ハーレーを愛すナギ、なんて魅力的なんだろう。(「さいはての彼女」)
やっぱり「ハグとナガラ」は素敵。もう一度読み直したい。(「旅をあきらめた友と、その母への手紙」)
夫に「いってらっしゃい」と告げられなかったことを後悔している道代が切ない。(「風を止めないで」)
と、みんなおもしろい話だったのだが、私には3話目「冬空のクレーン」がとても心にささった。
なぜだろう?
ああ、そうか。
志保が「自分がいなくても 会社はまわる」と認めざるを得なくなったときの、さびしさや絶望感に反応したんだと思う。
40代後半ぐらいだったろうか。私も、「自分は、仕事ができない。役にたたない、何も知らない(ちゃんと勉強してこなかった)」と思っていた時期があった。そのころの気持ちを思いだしたのだと思う。
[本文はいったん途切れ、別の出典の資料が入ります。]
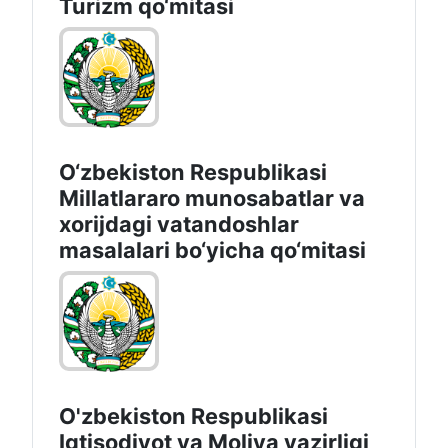
Turizm qo‘mitasi
O‘zbekiston Respublikasi
Millatlararo munosabatlar va
xorijdagi vatandoshlar
masalalari bo‘yicha qo‘mitasi
O'zbekiston Respublikasi
Iqtisodiyot vа Moliya vazirligi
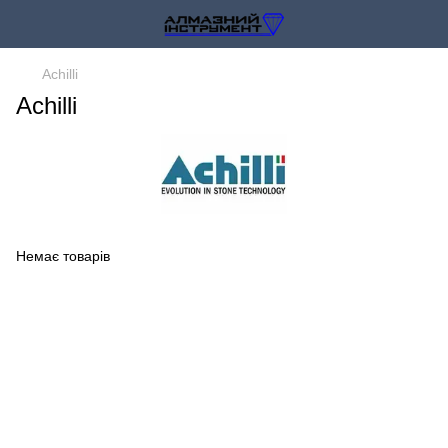
Achilli
Achilli
Немає товарів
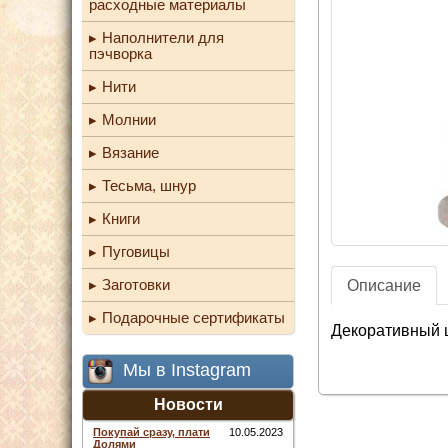
расходные материалы
Наполнители для
пэчворка
Нити
Молнии
Вязание
Тесьма, шнур
Книги
Пуговицы
Заготовки
Описание
Подарочные сертификаты
Декоративный ш
Мы в Instagram
Новости
Покупай сразу, плати
10.05.2023
Долями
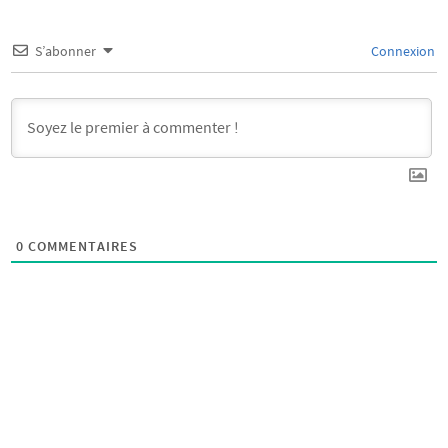
S’abonner
Connexion
0
COMMENTAIRES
本を読むと、時々こうして、すっかり忘れていた記憶がよみがえってくることがある。それもまた 読書の楽しみの一つ。
2 宙ごはん 町田そのこ
宙は、小学校に入学する時、育ててくれた「ママ」と離れ、産んでくれた「お母さん」と暮らすようになる。
でも、お母さんは思い描いていたような人ではなく、宙をいつもほうりっぱなしだった。
そこを救ってくれたのが、料理人の佐伯。宙は佐伯から料理を教えてもらうようになる。
その料理は、やがて・・・。
読書会で教えてもらった一冊。
宙はもちろん「ママ」である 風海、「お母さん」である 花野、そして、やっちゃんに 遠宮君に 雅美に ヒロムと たくさんの登場人物の 性格や抱えているものが ていねいにえがかれていて、ひとりひとりが、ちゃんと お話の中で生きている という印象を持った。
悲しいことや つらいことも けっこう起こるが、素敵な結末となっているので、あたたかい気持ちで読み終わることができた。
それにしても「ママ」が、宙の思っていた人と全く違ったのには、けっこう驚いた。しばらく離れていたからというのを考慮しても、幼いころの印象というのは、その人のわずかな一面しか見られないからなのか。
また、「謝罪は暴力」という新しい視点を与えてくれた本でもあった。
NHK「趣味どきっ!」で「本の道しるべ」の新シリーズを放送していた。(2022年12月~2023年1月 全8回)
前回の「本の道しるべ」シリーズでは、ゲストの方たちの自宅の本棚、本屋さん訪問、矢部太郎さんの好きな本などに喜んでいた私。
(こちらの記事に書きました。)
今回もまず、角田光代さんの「天井までの本棚」に、うっとり。
こんな家に遊びに行きたい! いや、違った。住みたい!
( NHK本の道しるべ (1)角田光代 )
絵本作家の堀川理万子さんは、「古書道」の師匠に「送料を出すお金があるなら それで本を買いなさい」と、たたき込まれたという。で、購入した たくさんの古本を持ち帰るのに ショルダーバッグ状にした風呂敷を使っていた。
おしゃれ! でも、重そう(笑)
(NHK本の道しるべ (6)堀川理万子)
録画は消さず、何度も見返している。その度に、新しい本を発見して喜んでいる私であった。
読んでいただき ありがとうございました。